Nurses ¡Sí! Aluminum-lined Moneypits ¡No!
Honestly, Juan, I think you’re malversando your outrage, spending-wise. If you really want to get your fiscal responsibility juices flowing, forget about the pay settlement for nurses and chew on this for a while: Alcasa is going cap-in-hand to hit up the government for Bs.23 million. To meet payroll. This month!
What a fucking surprise! Stop the presses! Clueless state takes over business it has no reason to own, runs out of money, raids everyone else’s pockets to make up the shortfall! Boy, we never saw that coming!
See, if you want to rant and rave over public spending, why not rant and rave about entirely wasteful, unambiguously useless, utterly pointless public spending? Nurses – no matter how unseemly their tactics got – are actually providing a valuable public service that, realistically, only the state will pay for. They’re generating value for society as a whole in ways only they can. Plus the state is going to keep paying nurses salaries from now until the end of time. We wouldn’t want it any other way.
What’s genuinely crazy is that when you go to a hospital the nurse who saves your life is paid a pittance because the state has decided that losing money making aluminum is a strategic priority.
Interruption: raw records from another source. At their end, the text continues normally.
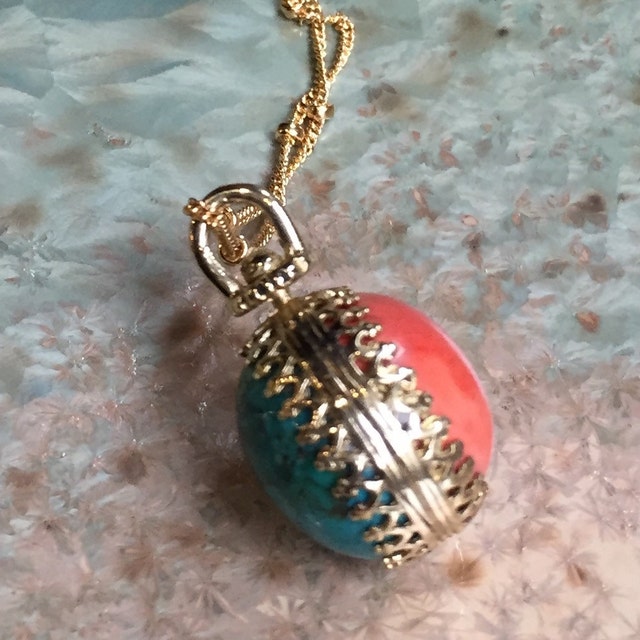 This screenshot has width=640, height=640. Identify the location of table. (107, 451). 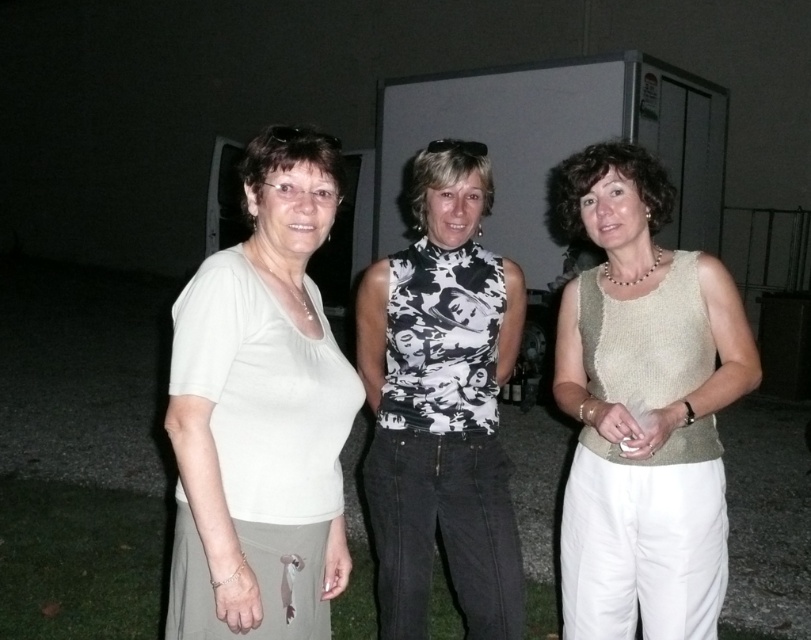 Does white matte shirt at left appear over knitted beige vest at center?

Indeed, white matte shirt at left is positioned over knitted beige vest at center.

From the picture: Which of these two, white matte shirt at left or knitted beige vest at center, stands shorter?

With less height is white matte shirt at left.

At what (x,y) coordinates should I click in order to perform the action: click on white matte shirt at left. Please return your answer as a coordinate pair (x, y). The height and width of the screenshot is (640, 811). Looking at the image, I should click on click(260, 412).

Which of these two, knitted beige vest at center or black printed tank top at center, stands shorter?

With less height is knitted beige vest at center.

Is knitted beige vest at center further to camera compared to black printed tank top at center?

No.

Which is behind, point (582, 442) or point (436, 352)?

The point (436, 352) is more distant.

What are the coordinates of `knitted beige vest at center` in the screenshot? It's located at (644, 410).

From the picture: Which is more to the right, white matte shirt at left or black printed tank top at center?

black printed tank top at center is more to the right.

Does white matte shirt at left have a larger size compared to black printed tank top at center?

No, white matte shirt at left is not bigger than black printed tank top at center.

Is point (316, 168) closer to camera compared to point (496, 376)?

Yes, it is.

What are the coordinates of `white matte shirt at left` in the screenshot? It's located at (260, 412).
That the cop who pulls you over has to shake you down for a bribe if he wants to be able to afford birthday presents for his kids because Chávez thinks running a cement company into the ground is the way to save humanity.
What should really piss us off is that the oil revenue streams that ought to be going to the things only the state can do are instead plugging financial holes in state firms that lose money doing things private firms make money (and pay tax) doing!
It’s easy to forget now – which is probably why it’s so routinely forgotten – that that insight was what the original Washington Consensus was supposed to be all about way back when: the more public money you spend on things the public sector does badly and the private sector does well, the less money you have left to spend on things the public sector does well and the private sector doesn’t do at all!
You really need to grab minimum here, Juan: all public spending was not created equal, and treating it as such is not “fiscally responsible”; it’s tea-bagging silliness.
The day we’ve brought a minimum of sanity, transparency and order to public spending, the day we’ve stopped the outright waste of public resources on things that have zero (hell, less-than-zero) social rates of return, then we can have a “grown-up conversation” about wasting money on fripperies like nurses. Capisci?